- Directed by: Alexandre Dostie
- Written by: Alexandre Dostie
- Produced by: Hany Ouichou Gabrielle Tougas-Fréchette
- Starring: Joseph DeLorey Francis La Haye Sandrine Bisson
- Cinematography: Vincent Biron
- Edited by: Stéphane Lafleur
- Music by: Christophe Lamarche-Ledoux
- Production companies: Art & Essai
- Distributed by: Travelling Distribution
- Release date: September 12, 2016 (TIFF);
- Running time: 17 minutes
- Country: Canada
- Language: French

= Mutants (2016 film) =

Mutants is a Canadian short drama film, directed by Alexandre Dostie and released in 2016. The film stars Joseph DeLorey as Keven, a teenager who, after being injured at baseball practice, is sent on an unexpected emotional journey of discovery.

The film's cast also includes Francis La Haye and Sandrine Bisson.

==Awards==
At TIFF, the film won the award for Best Canadian Short Film.

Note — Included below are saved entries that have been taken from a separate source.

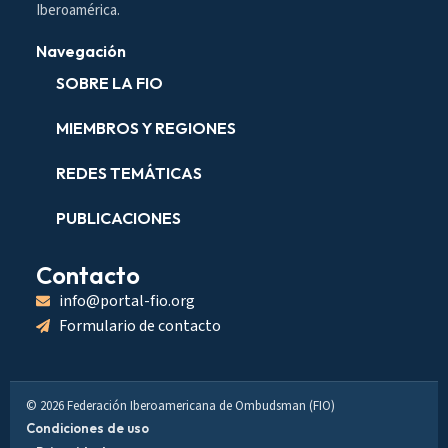
Iberoamérica.
Navegación
SOBRE LA FIO
MIEMBROS Y REGIONES
REDES TEMÁTICAS
PUBLICACIONES
Contacto
info@portal-fio.org
Formulario de contacto
© 2026 Federación Iberoamericana de Ombudsman (FIO)
Condiciones de uso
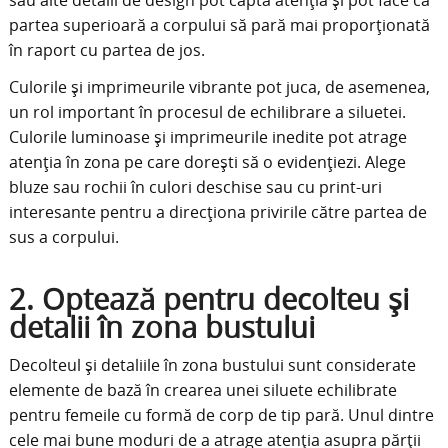
sau alte detalii de design pot capta atenția și pot face ca
partea superioară a corpului să pară mai proporționată
în raport cu partea de jos.
Culorile și imprimeurile vibrante pot juca, de asemenea,
un rol important în procesul de echilibrare a siluetei.
Culorile luminoase și imprimeurile inedite pot atrage
atenția în zona pe care dorești să o evidențiezi. Alege
bluze sau rochii în culori deschise sau cu print-uri
interesante pentru a direcționa privirile către partea de
sus a corpului.
2. Optează pentru decolteu și
detalii în zona bustului
Decolteul și detaliile în zona bustului sunt considerate
elemente de bază în crearea unei siluete echilibrate
pentru femeile cu formă de corp de tip pară. Unul dintre
cele mai bune moduri de a atrage atenția asupra părții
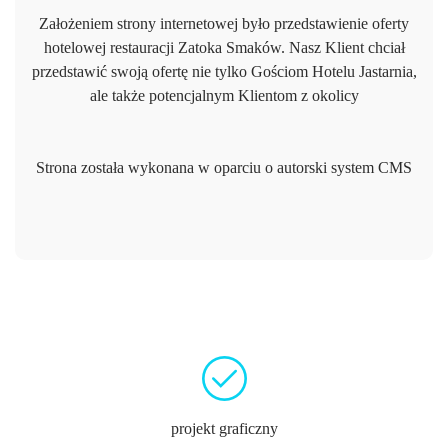
Założeniem strony internetowej było przedstawienie oferty
hotelowej restauracji Zatoka Smaków. Nasz Klient chciał
przedstawić swoją ofertę nie tylko Gościom Hotelu Jastarnia,
ale także potencjalnym Klientom z okolicy
Strona została wykonana w oparciu o autorski system CMS
projekt graficzny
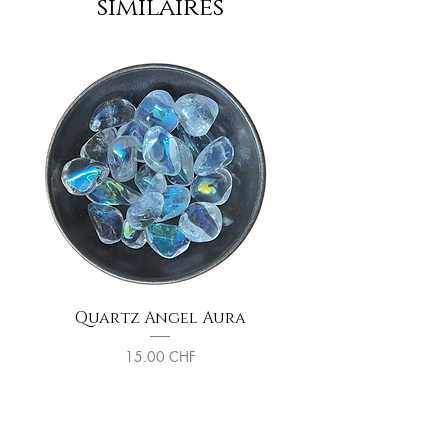
similaires
Quartz Angel Aura
Sphère de Tourma
Prix
15.00 CHF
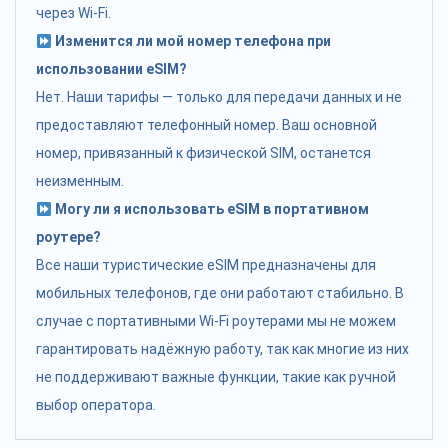
через Wi-Fi.
Изменится ли мой номер телефона при
использовании eSIM?
Нет. Наши тарифы — только для передачи данных и не
предоставляют телефонный номер. Ваш основной
номер, привязанный к физической SIM, останется
неизменным.
Могу ли я использовать eSIM в портативном
роутере?
Все наши туристические eSIM предназначены для
мобильных телефонов, где они работают стабильно. В
случае с портативными Wi-Fi роутерами мы не можем
гарантировать надёжную работу, так как многие из них
не поддерживают важные функции, такие как ручной
выбор оператора.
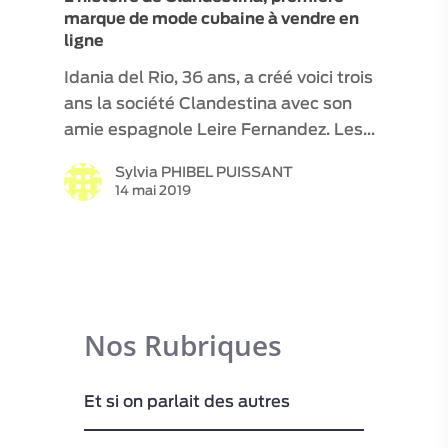
marque de mode cubaine à vendre en
ligne
Idania del Rio, 36 ans, a créé voici trois
ans la société Clandestina avec son
amie espagnole Leire Fernandez. Les…
Sylvia PHIBEL PUISSANT
14 mai 2019
Nos Rubriques
Et si on parlait des autres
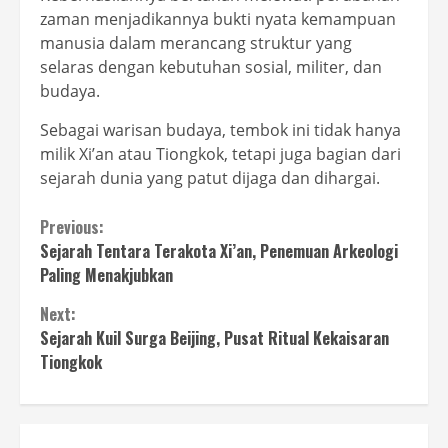
zaman menjadikannya bukti nyata kemampuan
manusia dalam merancang struktur yang
selaras dengan kebutuhan sosial, militer, dan
budaya.
Sebagai warisan budaya, tembok ini tidak hanya
milik Xi’an atau Tiongkok, tetapi juga bagian dari
sejarah dunia yang patut dijaga dan dihargai.
Continue
Previous:
Sejarah Tentara Terakota Xi’an, Penemuan Arkeologi
Reading
Paling Menakjubkan
Next:
Sejarah Kuil Surga Beijing, Pusat Ritual Kekaisaran
Tiongkok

It was subsequently named to the festival's year-end Canada's Top Ten list of the year's best short films.

At the 5th Canadian Screen Awards in 2017, the film won the Canadian Screen Award for Best Live Action Short Drama, and at the 19th Quebec Cinema Awards in 2017, the film won the award for Best Short Film.